Classic fungal white nose syndrome kills bats by the millions.

Marcia Wolfe
Contributor, Valley Ag Voice

Marcia Wolfe with her dogs
Marcia Wolfe, Valley Ag Voice Contributor

I do not want to talk about this. The COVID-19 disease media blitz is driving me nuts. It is the last thing I feel like writing about. It is on the news morning, noon, and night and even in between television programs. On one hand its scaring people. On the other hand, it seems to be making people behave obliviously. So, we need to talk about it. 

I was thinking, “Okay, we are scared. Why is the media acting so scared?” It simply is due to the reality that we really do not know anything about the SARS-CoV-2 virus that causes COVID-19. It is not just us who are ignorant but also the doctors and the researchers across the world. Yes, we are learning new things every day, but we have never had it before.  We do not know how to prevent it, except with an eventual vaccine. So, it is necessary for everyone to stay vigilant and follow all the recommended guidelines to at least keep the spread at bay. It is known that it has mutated from its origin in China, and it could mutate again/more. Then what? The S and L mutations in COVID-19 were in the virus’ protein “spike,” according to Dr Stephen Griffin, of the Leeds Institute of Medical Research and chair of the virus division at the Microbiology Society.

Virologist Professor Jonathan Ball said the mutations could hinder vaccine manufacturing and that the Chinese scientists’ findings would need to be studied with a larger sample of cases as the data set used was small. Professor Ball said: “At the moment we don’t have hard evidence that the virus has changed with regards to disease severity or its ability to cause infection.
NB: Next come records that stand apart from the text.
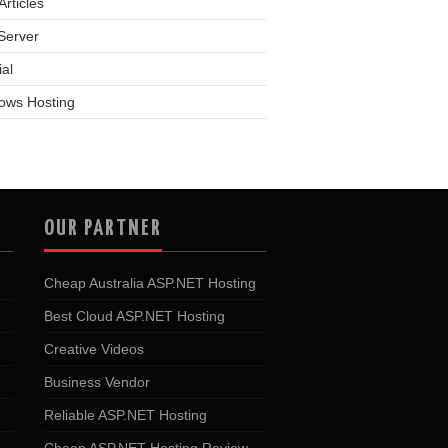
rticles
Server
ial
ows Hosting
OUR PARTNER
Cheap Australia ASP.NET Hosting
Best Cloud ASP.NET Hosting
Creative Videos
Business Vendor
Reliable ASP.NET Hosting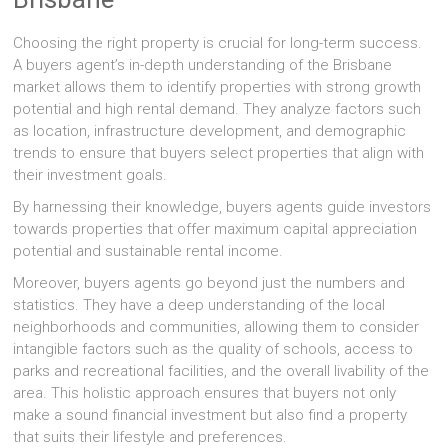
Choosing the right property is crucial for long-term success.
A buyers agent’s in-depth understanding of the Brisbane
market allows them to identify properties with strong growth
potential and high rental demand. They analyze factors such
as location, infrastructure development, and demographic
trends to ensure that buyers select properties that align with
their investment goals.
By harnessing their knowledge, buyers agents guide investors
towards properties that offer maximum capital appreciation
potential and sustainable rental income.
Moreover, buyers agents go beyond just the numbers and
statistics. They have a deep understanding of the local
neighborhoods and communities, allowing them to consider
intangible factors such as the quality of schools, access to
parks and recreational facilities, and the overall livability of the
area. This holistic approach ensures that buyers not only
make a sound financial investment but also find a property
that suits their lifestyle and preferences.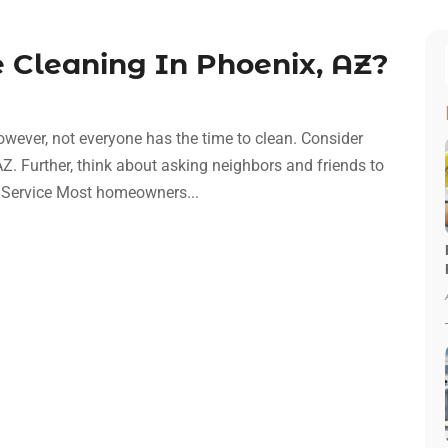
Cleaning In Phoenix, AZ?
However, not everyone has the time to clean. Consider
Z. Further, think about asking neighbors and friends to
d Service Most homeowners...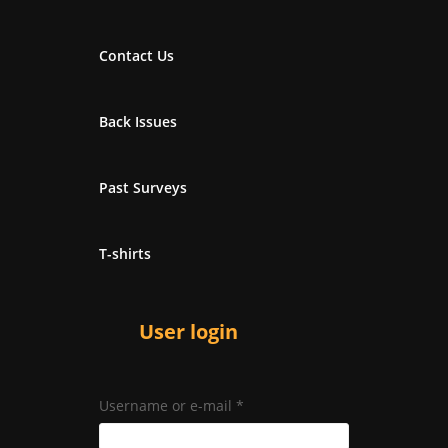
Contact Us
Back Issues
Past Surveys
T-shirts
User login
Username or e-mail
*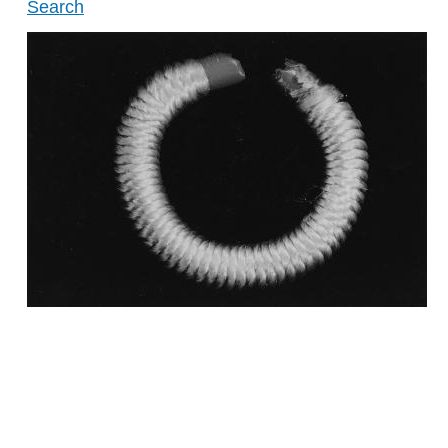
Search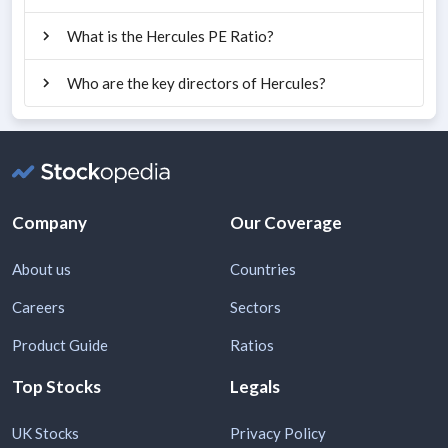
What is the Hercules PE Ratio?
Who are the key directors of Hercules?
Company
Our Coverage
About us
Countries
Careers
Sectors
Product Guide
Ratios
Top Stocks
Legals
UK Stocks
Privacy Policy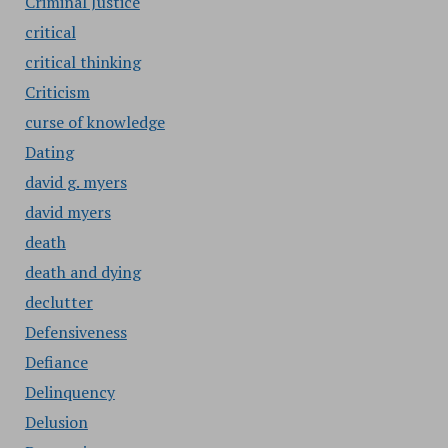
Criminal Justice
critical
critical thinking
Criticism
curse of knowledge
Dating
david g. myers
david myers
death
death and dying
declutter
Defensiveness
Defiance
Delinquency
Delusion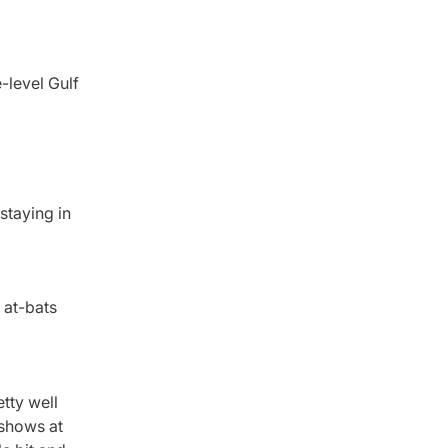
-level Gulf
staying in
0 at-bats
tty well
e shows at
Consequently, we need to continue to be cautious when interpreting these kinds of computer-based studies, interesting as they might be.”

Often, we humans forget that we are just one of many species of animals. Wildlife populations have suffered or in some cases gone extinct because of new or unknown diseases. Some of these include sarcoptic mange (which is now adversely affecting the endangered San Joaquin kit fox here in town), anthrax, West Nile encephalitis, Ebola, canine distemper, the plague, and many others. The worst-case scenario for any species is extinction. The bats in the northeastern United States almost went extinct in the past few years from what is referred to as white nose syndrome. It is a fungal disease presumed to be from Europe, where, oddly enough, it does not adversely affect bats at all. Somehow it got here, and the northern long eared bat population in New York lost 99 percent of its population through 2018. This fungus has now spread completely across the United States clear to the west coast in Washington. It is more recently documented with killing several bats in Texas.  But besides making the northern long eared bat in New York almost extinct, this disease has forever changed the composition and population dynamics of bats across the entire United States. With the loss of millions of bats, it is still spreading. Our bats are essential for mosquito and insect control. A bat may eat its entire weight in mosquitoes in a single night. They eat many insects that damage agricultural crops and spread diseases.  The USGS National Wildlife Health Center (2020) notes that bats’ consumption of insects saves farmers billions of dollars on pest control each year. You could not imagine a life without bats!

Recently, I received notice from the California Department of Fish and Wildlife that ten dead jackrabbits were found unexpectedly in southern California near Palm Springs.  Laboratory testing confirmed that they died from a hemorrhagic virus (not related to COVID-19) that previously has never been reported in California. The rabbit hemorrhagic virus was first recorded in China, and it is thought to be carried from rabbits imported from Europe. However, rabbit deaths from this same virus were previously documented in New Mexico, Colorado, Arizona, Texas, and Mexico. The virus may affect any type of rabbit, hare, or pika, including domestic species. So, if you raise rabbits, like us, keep them in isolation for their protection. Eventually, if rabbit, hare and pika deaths become extensive, it also will result in a cascading, adverse impact upon the many wildlife species who depend upon rabbits and hares for their food. The California Department of Fish and Wildlife is also requesting that anyone who observes dead rabbits in the field to please report the locations to them (916-358-2790), and call your veterinarian if your own domestic rabbits die so they can track the rate and locations of the potential virus spread. For the most part, the sick rabbits do not exhibit symptoms but may have blood on their noses and mouths. As a precaution, if you find a dead rabbit in the field (or at home), do not touch or move it. If you are a rabbit hunter, you want to be sure to use gloves and protective gear while dressing them. Washing your hands is always recommended for this virus as well, as for all germs. That’s right. You heard it here first: washing your hands is top priority.

As COVID-19 continues to be researched worldwide, vaccines and treatments are being experimentally evaluated. Since its identification first in January 2020, its presence is documented on every continent in the world, except Antarctica.  Having worked in microbiology, I am sure that our medical research scientists eventually will develop successful vaccines and ultimately treatments. It just takes a lot of time.